This week Capricor Therapeutics announced positive long-term data from its’ ongoing HOPE-2 open-label extension (OLE) clinical trial, highlighting the potential of its lead asset, deramiocel, to slow disease progression and preserve upper limb function in patients with Duchenne muscular dystrophy (DMD).
In a study comparing patients treated with deramiocel to an external group, those who received deramiocel over three years saw their upper limb function decline by an average of 3.46 points, while the comparison group declined by 7.19 points. This means deramiocel slowed disease progression by 52%, showing its potential for long-term benefits.
Key findings include:
- Increasing treatment effect over time: Patients on deramiocel experienced slower disease progression each year, with declines of 1.8 points in Year 1, 1.2 points in Year 2, and 1.1 points in Year 3.

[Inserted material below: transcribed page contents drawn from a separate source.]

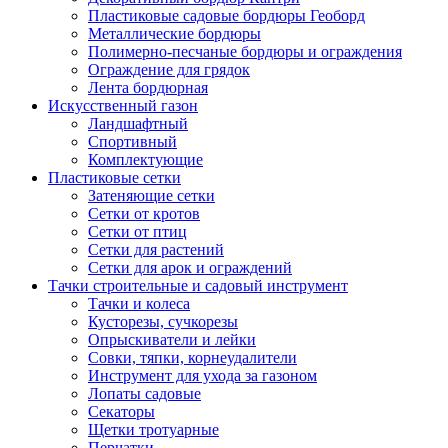
Пластиковые садовые бордюры Геоборд
Металлические бордюры
Полимерно-песчаные бордюры и ограждения
Ограждение для грядок
Лента бордюрная
Искусственный газон
Ландшафтный
Спортивный
Комплектующие
Пластиковые сетки
Затеняющие сетки
Сетки от кротов
Сетки от птиц
Сетки для растений
Сетки для арок и ограждений
Тачки строительные и садовый инструмент
Тачки и колеса
Кусторезы, сучкорезы
Опрыскиватели и лейки
Совки, тяпки, корнеудалители
Инструмент для ухода за газоном
Лопаты садовые
Секаторы
Щетки тротуарные
Перчатки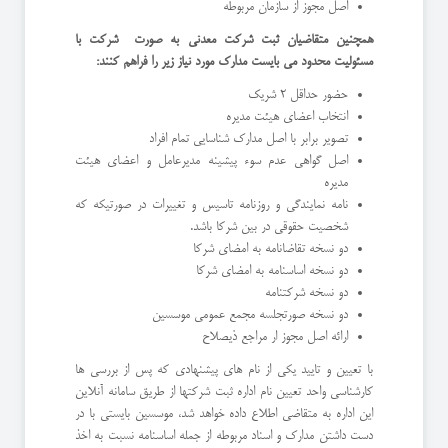
اصل مجوز از سازمان مربوطه
همچنین متقاضیان ثبت شرکت معدنی به صورت شرکت با
مسئولیت محدود می بایست مدارک مورد نیاز زیر را فراهم کنند:
حضور حداقل 2 شریک
انتخاب اعضای هیئت مدیره
تصویر برابر با اصل مدارک شناسایی تمام افراد
اصل گواهی عدم سوء پیشینه مدیرعامل و اعضای هیئت
مدیره
نامه نمایندگی و روزنامه تاسیس و تغییرات در صورتیکه که
شخصیت حقوقی در بین شرکا باشد.
دو نسخه تقاضانامه به امضای شرکا
دو نسخه اساسنامه به امضای شرکا
دو نسخه شرکتنامه
دو نسخه صورتجلسه مجمع عمومی موسسین
ارائه اصل مجوز ار مراجع ذیصلاح
با تعیین و تایید یکی از نام های پیشنهادی که پس از بررسی ها
کارشناسی واحد تعیین نام اداره ثبت شرکتها از طریق سامانه آنلاین
این اداره به متقاضی اطلاع داده خواهد شد، موسسین بایستی با در
دست داشتن مدارک و اسناد مربوطه از جمله اساسنامه نسبت به اخذ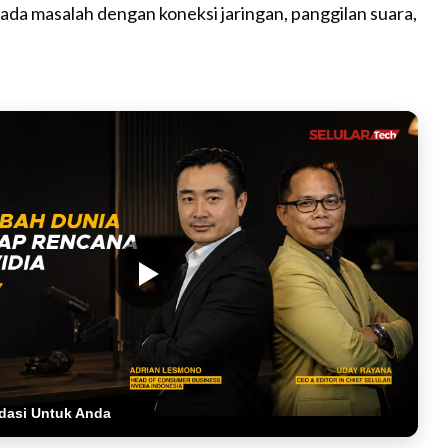
 ada masalah dengan koneksi jaringan, panggilan suara,
dasi Untuk Anda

- Possible disease-modifying effects: Even after a 1-year break from treatment, patients who had previously received deramiocel declined slower (2.8 points per year) compared to untreated patients (3.7 points per year).

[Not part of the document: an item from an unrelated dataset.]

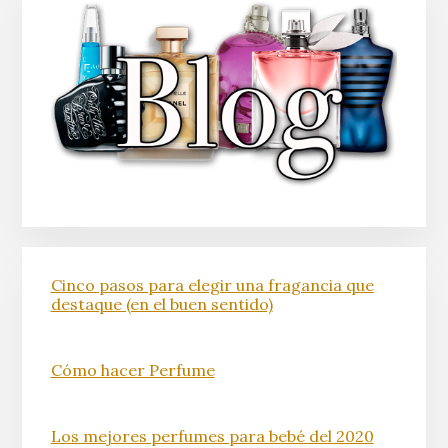
Cinco pasos para elegir una fragancia que
destaque (en el buen sentido)
Cómo hacer Perfume
Los mejores perfumes para bebé del 2020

- Favourable safety profile – Deramiocel was well tolerated with no new safety signals identified and continues to maintain a favourable long-term benefit-risk profile.
Deramiocel
Deramiocel (CAP-1002) is composed of allogeneic cardiosphere-derived cells (CDCs), which have demonstrated immunomodulatory and antifibrotic effects in preclinical and clinical studies, preserving cardiac and skeletal muscle function in dystrophinopathies like DMD. CDCs secrete exosomes that reprogram macrophages to promote healing instead of inflammation.
HOPE-2
HOPE-2 was a randomised, double-blind, placebo-controlled, Phase 2 clinical study of Capricor’s lead investigational therapy, deramiocel, in boys and young men who have DMD. Study patients were treated via intravenous delivery with either deramiocel (150 million cells per infusion) or placebo every 3 months. Data from a total of 20 patients was analysed (12 placebo and 8 treated) at the 12-month time-point and the results were published in The Lancet. After the completion of the HOPE-2 study, all patients stopped treatment for approximately 392 days, which is referred to as the gap phase. Then all eligible patients who wished to remain on treatment entered the HOPE-2-OLE study where they receive deramiocel (150 million cells per infusion) every three months. The HOPE-2-OLE study previously met its primary endpoint at the one-year time point on the PUL 2.0. The HOPE-2-OLE study remains ongoing and into its fourth year and participants continue to be monitored for safety and functional performance.
Positive results from the HOPE-2 OLE study indicate a step forward for the future of Duchenne muscular dystrophy (DMD) treatment. By demonstrating deramiocel’s (CAP-1002) ability to slow disease progression and preserve upper limb function, this therapy offers a promising novel approach to addressing the progressive nature of DMD. This underscores the importance of a range innovative treatments in tackling the complexities of DMD and improving quality of life for those affected.